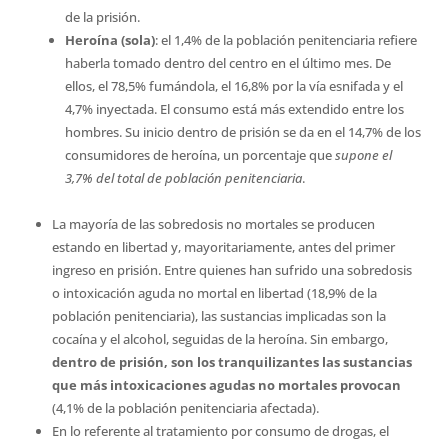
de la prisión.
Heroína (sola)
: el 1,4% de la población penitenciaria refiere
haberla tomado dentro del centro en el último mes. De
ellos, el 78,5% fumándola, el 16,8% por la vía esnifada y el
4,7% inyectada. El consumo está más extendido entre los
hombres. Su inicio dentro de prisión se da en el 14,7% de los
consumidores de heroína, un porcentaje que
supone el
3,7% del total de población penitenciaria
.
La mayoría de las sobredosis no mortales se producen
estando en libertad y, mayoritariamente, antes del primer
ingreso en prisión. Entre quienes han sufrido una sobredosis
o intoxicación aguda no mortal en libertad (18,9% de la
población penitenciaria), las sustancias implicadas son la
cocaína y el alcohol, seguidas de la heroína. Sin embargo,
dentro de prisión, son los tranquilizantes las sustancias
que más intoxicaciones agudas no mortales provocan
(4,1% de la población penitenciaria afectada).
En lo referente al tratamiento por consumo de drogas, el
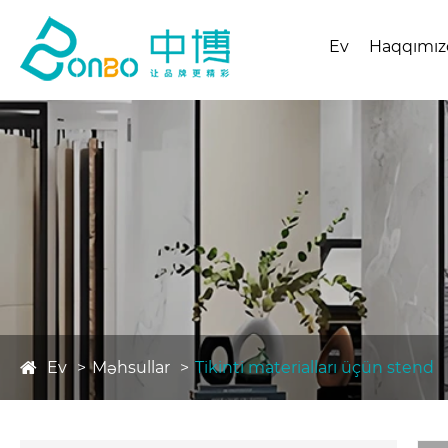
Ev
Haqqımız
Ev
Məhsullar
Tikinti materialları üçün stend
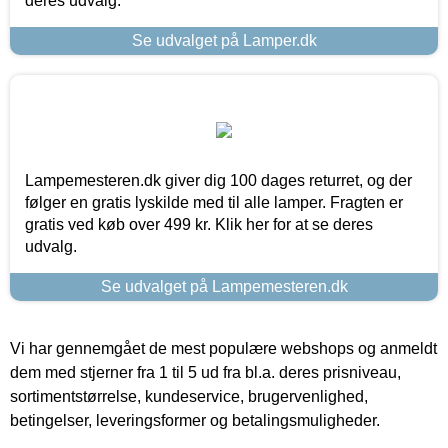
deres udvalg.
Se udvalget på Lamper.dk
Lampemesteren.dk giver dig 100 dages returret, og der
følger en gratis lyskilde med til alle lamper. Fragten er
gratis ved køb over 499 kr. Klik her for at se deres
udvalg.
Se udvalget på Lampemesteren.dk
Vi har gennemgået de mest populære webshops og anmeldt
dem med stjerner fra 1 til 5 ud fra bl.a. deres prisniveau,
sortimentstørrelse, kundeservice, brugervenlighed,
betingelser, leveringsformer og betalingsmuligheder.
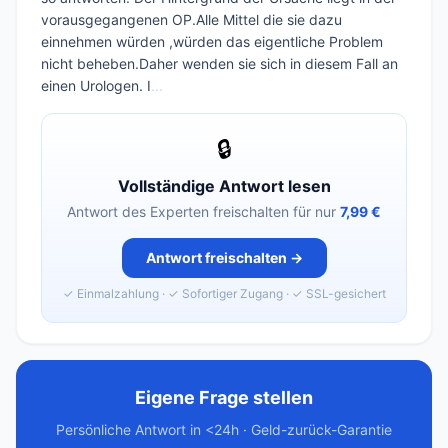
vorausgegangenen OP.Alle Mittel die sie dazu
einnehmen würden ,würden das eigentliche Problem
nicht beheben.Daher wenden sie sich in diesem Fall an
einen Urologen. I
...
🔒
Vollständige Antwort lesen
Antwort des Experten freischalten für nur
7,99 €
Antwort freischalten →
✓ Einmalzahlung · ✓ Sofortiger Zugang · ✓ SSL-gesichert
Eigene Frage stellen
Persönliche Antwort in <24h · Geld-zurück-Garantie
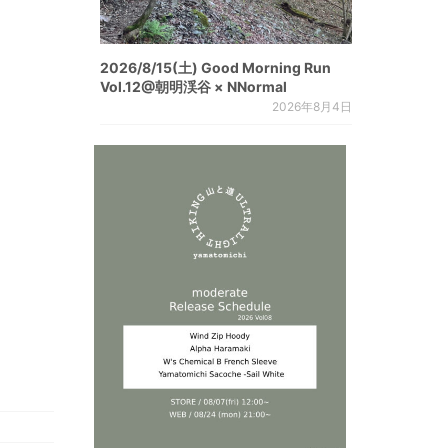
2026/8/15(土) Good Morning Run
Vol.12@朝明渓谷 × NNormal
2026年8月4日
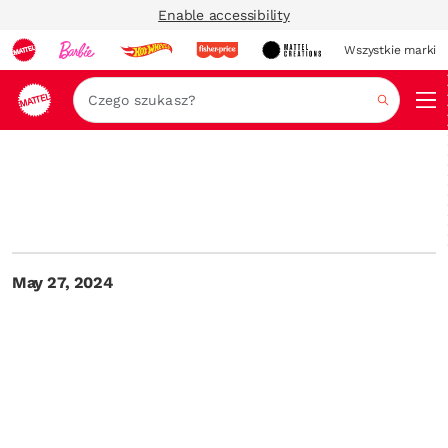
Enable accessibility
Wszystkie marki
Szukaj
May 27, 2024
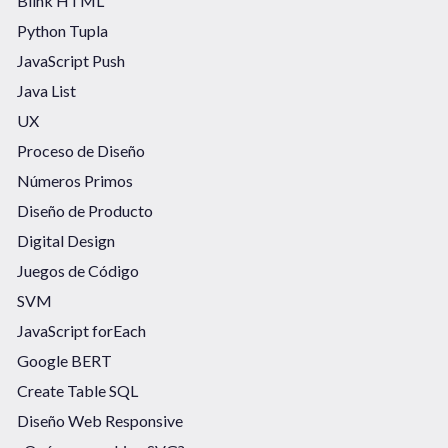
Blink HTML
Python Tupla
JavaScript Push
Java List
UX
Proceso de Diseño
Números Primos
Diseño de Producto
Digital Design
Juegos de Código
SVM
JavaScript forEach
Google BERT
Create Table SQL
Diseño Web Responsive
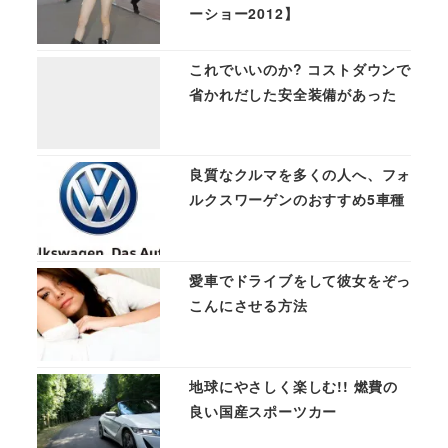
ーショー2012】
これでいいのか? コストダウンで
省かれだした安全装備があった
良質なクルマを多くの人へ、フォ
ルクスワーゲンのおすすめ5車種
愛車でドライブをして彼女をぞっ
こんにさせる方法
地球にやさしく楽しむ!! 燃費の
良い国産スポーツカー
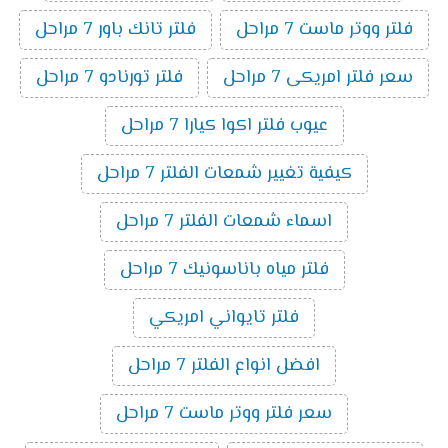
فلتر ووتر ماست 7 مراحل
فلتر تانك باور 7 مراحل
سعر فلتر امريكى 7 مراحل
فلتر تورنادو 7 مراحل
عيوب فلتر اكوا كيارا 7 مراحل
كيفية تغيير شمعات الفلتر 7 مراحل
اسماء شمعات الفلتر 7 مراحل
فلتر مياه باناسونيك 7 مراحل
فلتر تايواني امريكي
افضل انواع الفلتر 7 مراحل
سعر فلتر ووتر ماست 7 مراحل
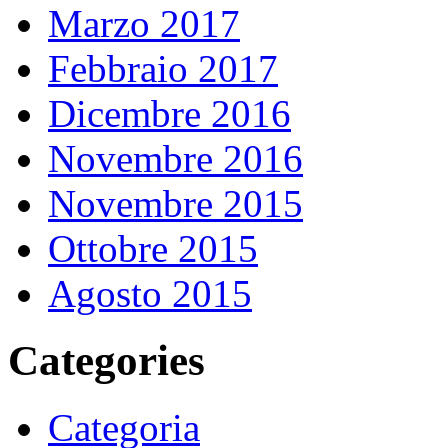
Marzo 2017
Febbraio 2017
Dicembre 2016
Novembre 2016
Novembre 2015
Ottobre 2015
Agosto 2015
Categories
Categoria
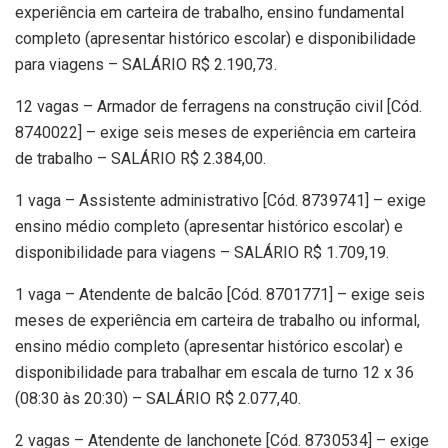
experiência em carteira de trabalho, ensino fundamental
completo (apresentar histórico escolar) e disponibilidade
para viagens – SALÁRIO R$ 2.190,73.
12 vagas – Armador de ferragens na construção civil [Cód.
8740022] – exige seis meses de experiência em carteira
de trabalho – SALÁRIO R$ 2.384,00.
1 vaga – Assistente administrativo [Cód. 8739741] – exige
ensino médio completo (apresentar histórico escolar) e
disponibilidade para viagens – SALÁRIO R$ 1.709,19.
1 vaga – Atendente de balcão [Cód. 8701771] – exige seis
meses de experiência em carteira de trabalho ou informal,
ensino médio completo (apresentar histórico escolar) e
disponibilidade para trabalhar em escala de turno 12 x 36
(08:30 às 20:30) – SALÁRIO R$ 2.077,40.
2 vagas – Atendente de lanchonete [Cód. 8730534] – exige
---
* EXERCISE PROMPT: In which lines of the material above does the string "SALÁRIO" occur? Copy them all.

* ANSWER BOX:
para viagens – SALÁRIO R$ 2.190,73.
de trabalho – SALÁRIO R$ 2.384,00.
disponibilidade para viagens – SALÁRIO R$ 1.709,19.
(08:30 às 20:30) – SALÁRIO R$ 2.077,40.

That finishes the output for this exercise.